I notice that there are some remnants of a former scikit-learn that allowed
parameters to fit(...) other than X and y, but these have been removed in
favour of object-level parameters.

Should the same be the case with transform? In particular, Pipeline and
FeatureUnion only support 1-ary transform, and any parameter that can only
be set as an additional argument to transform can't be varied in a [grid]
search. That is, >1-ary transform seems misfit to the API.

So what non-X arguments to transform methods take?


- copy=True in various, such as feature_extraction.text.TfidfTransformer
- y=None in various
- ridge_alpha=None in decomposition.sparse_pca.SparsePCA
- threshold=None in feature_selection.selector_mixin.SelectorMixin
- pooling_func=np.mean
in cluster._feature_agglomeration.AgglomerationTransform
- Y=None in pls._PLS, pls.PLSSVD

copy is not really a problem. It's not something you want to vary in
parameter search, and although perhaps the pipeline could take advantage of
it, it's no problem.

y is the subject of the first issue I mentioned.

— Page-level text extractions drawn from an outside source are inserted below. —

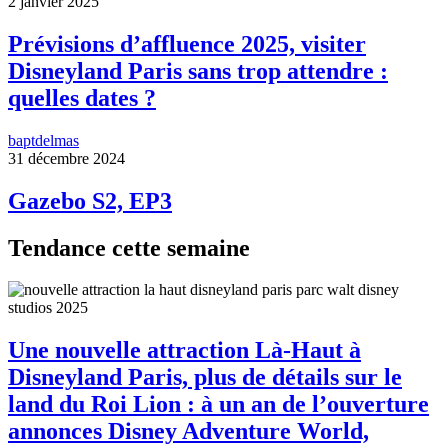
2 janvier 2025
Prévisions d’affluence 2025, visiter
Disneyland Paris sans trop attendre :
quelles dates ?
baptdelmas
31 décembre 2024
Gazebo S2, EP3
Tendance cette semaine
Une nouvelle attraction Là-Haut à
Disneyland Paris, plus de détails sur le
land du Roi Lion : à un an de l’ouverture
annonces Disney Adventure World,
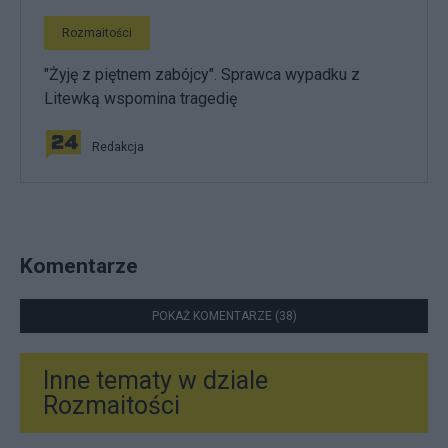
Rozmaitości
"Żyję z piętnem zabójcy". Sprawca wypadku z
Litewką wspomina tragedię
Redakcja
Komentarze
POKAŻ KOMENTARZE (38)
Inne tematy w dziale
Rozmaitości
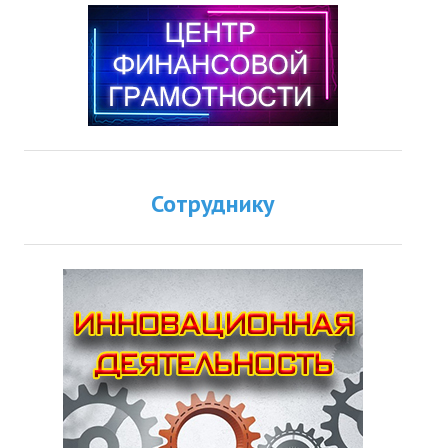
Сотруднику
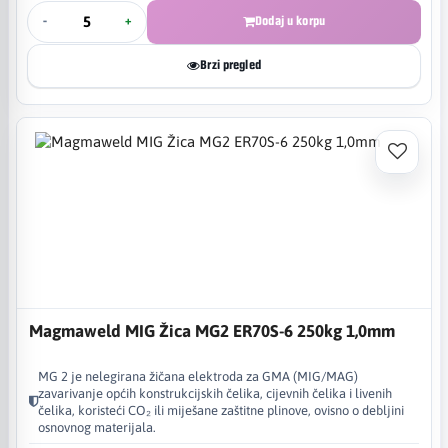
-
+
Dodaj u korpu
Brzi pregled
Magmaweld MIG Žica MG2 ER70S-6 250kg 1,0mm
MG 2 je nelegirana žičana elektroda za GMA (MIG/MAG)
zavarivanje općih konstrukcijskih čelika, cijevnih čelika i livenih
čelika, koristeći CO₂ ili miješane zaštitne plinove, ovisno o debljini
osnovnog materijala.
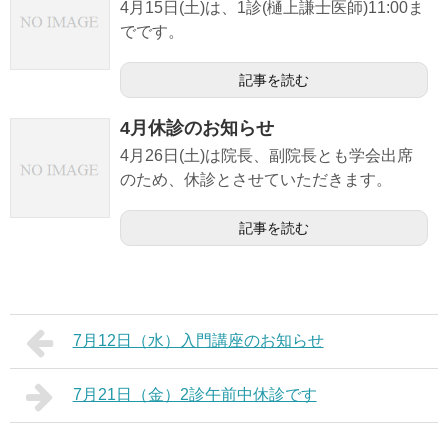
4月15日(土)は、1診(樋上謙士医師)11:00ま
でです。
記事を読む
4月休診のお知らせ
4月26日(土)は院長、副院長とも学会出席
のため、休診とさせていただきます。
記事を読む
7月12日（水）入門講座のお知らせ
7月21日（金）2診午前中休診です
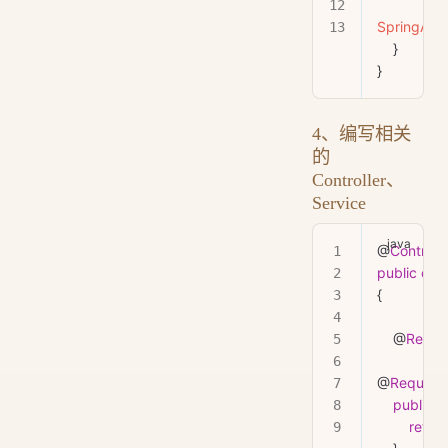
SpringAppl
    }
}
4、编写相关
的
Controller、
Service
@
Controlle
public
 clas
{
    @
Respo
@
Request
    public
 S
        return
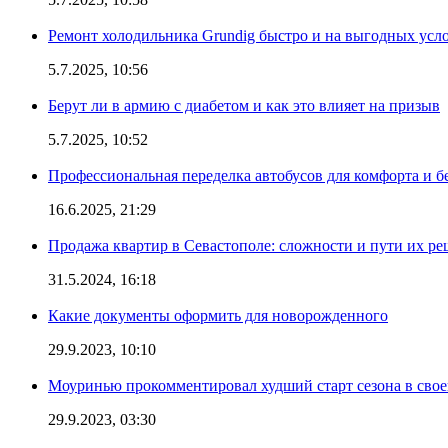
Ремонт холодильника Grundig быстро и на выгодных усл
5.7.2025, 10:56
Берут ли в армию с диабетом и как это влияет на призыв
5.7.2025, 10:52
Профессиональная переделка автобусов для комфорта и б
16.6.2025, 21:29
Продажа квартир в Севастополе: сложности и пути их р
31.5.2024, 16:18
Какие документы оформить для новорожденного
29.9.2023, 10:10
Моуринью прокомментировал худший старт сезона в свое
29.9.2023, 03:30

In the case of ridge_alpha, it looks like this argument should be
deprecated (or left in as harmless?) as the code already backs off to an
object property.

For threshold, this additional parameter also makes it harder to adopt the
feature selection mixin. I propose that instead such estimators should have
a to_selector/to_transformer method that returns a feature selector where a
threshold parameter (or a lower and upper and limit threshold; see
https://github.com/scikit-learn/scikit-learn/pull/1939) can be played with
directly through the common scikit-learn parameters API (and therefore
[grid] search).

I haven't tried to understand pooling_func or Y so I don't get whether
they're necessary.

Thoughts?

- Joel
Gael Varoquaux
2013-05-16 14:01:14 UTC
Permalink
Post by Joel Nothman
I notice that there are some remnants of a former scikit-learn that allowed
parameters to fit(...) other than X and y, but these have been removed in
favour of object-level parameters.
Any parameter that is not strong data dependent should be an object-level
parameter. Ideally, I would have like all these parameters to be length-n
vectors, in order to be able to apply cross-validation data splitting to
them, but this is maybe an over-simplification.
Post by Joel Nothman
copy is not really a problem. It's not something you want to vary in parameter
search,
But it's not something that should depend on the data.
Post by Joel Nothman
y is the subject of the first issue I mentioned.
y seems legit. Our framework does not deal properly with it, but that's
probably a because.
Post by Joel Nothman
In the case of ridge_alpha, it looks like this argument should be deprecated
(or left in as harmless?) as the code already backs off to an object property.
Yes, it should be deprecated.
Post by Joel Nothman
For threshold, this additional parameter also makes it harder to adopt the
feature selection mixin. I propose that instead such estimators should have a
to_selector/to_transformer method that returns a feature selector where a
threshold parameter (or a lower and upper and limit threshold; see https://
github.com/scikit-learn/scikit-learn/pull/1939) can be played with directly
through the common scikit-learn parameters API (and therefore [grid] search).
I haven't tried to understand pooling_func or Y so I don't get whether they're
necessary.
Thoughts?
The above should be object-level params, I believe.

G
Joel Nothman
2013-05-16 22:01:43 UTC
Permalink
On Fri, May 17, 2013 at 12:01 AM, Gael Varoquaux <
Post by Joel Nothman
For threshold, this additional parameter also makes it harder to adopt
the
Post by Joel Nothman
feature selection mixin.
...
The above should be object-level params, I believe.
So the Forest, LibLinear, Perceptron and SGD implementations should all
have an additional `transform_threshold` object-level parameter?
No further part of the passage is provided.